** PROMPT **
For the material below, count the lines containing "Balon" and reply with the number alone.

** Opening RECORDS FOR THE EXERCISE block **

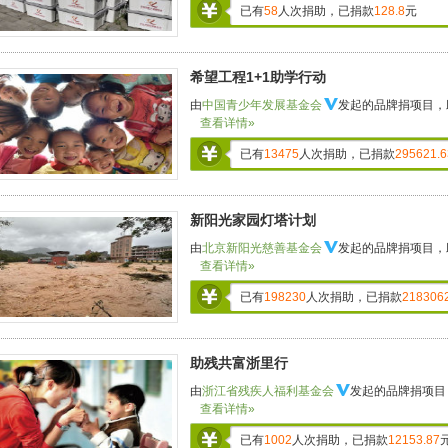
已有
58
人次捐助，已捐款
128.8
元
希望工程1+1助学行动
由
中国青少年发展基金会
发起的品牌捐项目，
查看详情»
已有
13475
人次捐助，已捐款
295621.6
新阳光家园灯塔计划
由
北京新阳光慈善基金会
发起的品牌捐项目，
查看详情»
已有
198230
人次捐助，已捐款
218306
助残共富浙里行
由
浙江省残疾人福利基金会
发起的品牌捐项目
查看详情»
已有
1002
人次捐助，已捐款
12153.87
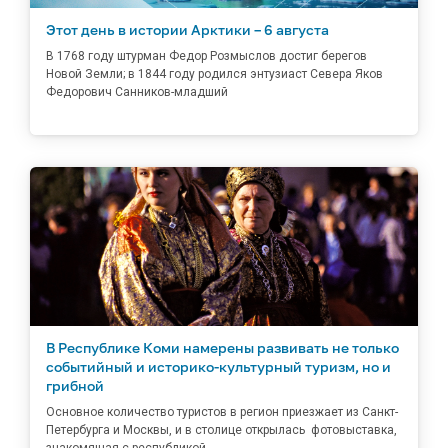
Этот день в истории Арктики – 6 августа
В 1768 году штурман Федор Розмыслов достиг берегов
Новой Земли; в 1844 году родился энтузиаст Севера Яков
Федорович Санников-младший
В Республике Коми намерены развивать не только
событийный и историко-культурный туризм, но и
грибной
Основное количество туристов в регион приезжает из Санкт-
Петербурга и Москвы, и в столице открылась фотовыставка,
знакомящая с республикой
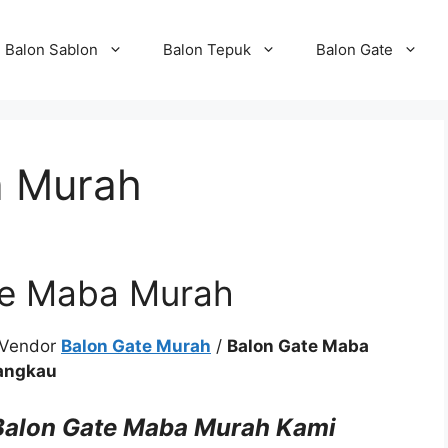
Balon Sablon
Balon Tepuk
Balon Gate
a Murah
te Maba Murah
 Vendor
Balon Gate Murah
/
Balon Gate Maba
jangkau
 Balon Gate Maba Murah Kami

** Closing RECORDS FOR THE EXERCISE block **

** RESULT OF THIS EXERCISE **
6